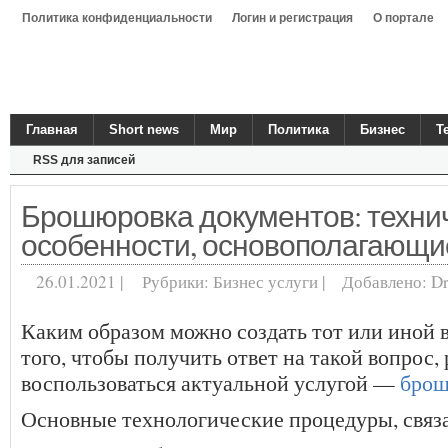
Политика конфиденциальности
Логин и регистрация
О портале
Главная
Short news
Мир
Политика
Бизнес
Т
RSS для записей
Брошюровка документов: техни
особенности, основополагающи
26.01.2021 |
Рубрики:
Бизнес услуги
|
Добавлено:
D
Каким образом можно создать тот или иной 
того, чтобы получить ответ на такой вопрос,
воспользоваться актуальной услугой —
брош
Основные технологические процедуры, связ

########

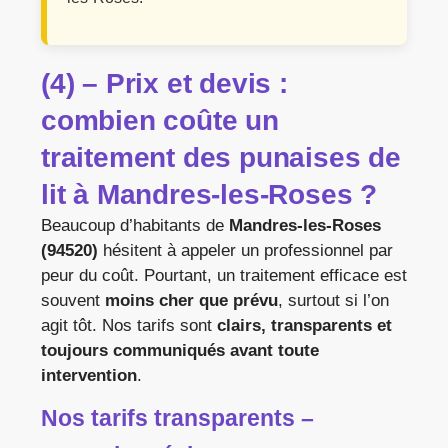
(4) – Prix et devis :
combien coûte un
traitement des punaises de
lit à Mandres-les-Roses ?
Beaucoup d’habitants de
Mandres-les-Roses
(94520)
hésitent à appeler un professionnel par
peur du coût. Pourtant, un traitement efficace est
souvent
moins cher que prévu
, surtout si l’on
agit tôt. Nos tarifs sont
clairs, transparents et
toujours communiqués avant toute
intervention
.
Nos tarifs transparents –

########

> Description of the task
Taking the lines above, repeat exactly those from the line that contains "lit à Mandres-les-Roses ?" through the line that contains "Nos tarifs transparents –", and both of those lines as well. Include nothing else.

> Worked solution
lit à Mandres-les-Roses ?
Beaucoup d’habitants de
Mandres-les-Roses
(94520)
hésitent à appeler un professionnel par
peur du coût. Pourtant, un traitement efficace est
souvent
moins cher que prévu
, surtout si l’on
agit tôt. Nos tarifs sont
clairs, transparents et
toujours communiqués avant toute
intervention
.
Nos tarifs transparents –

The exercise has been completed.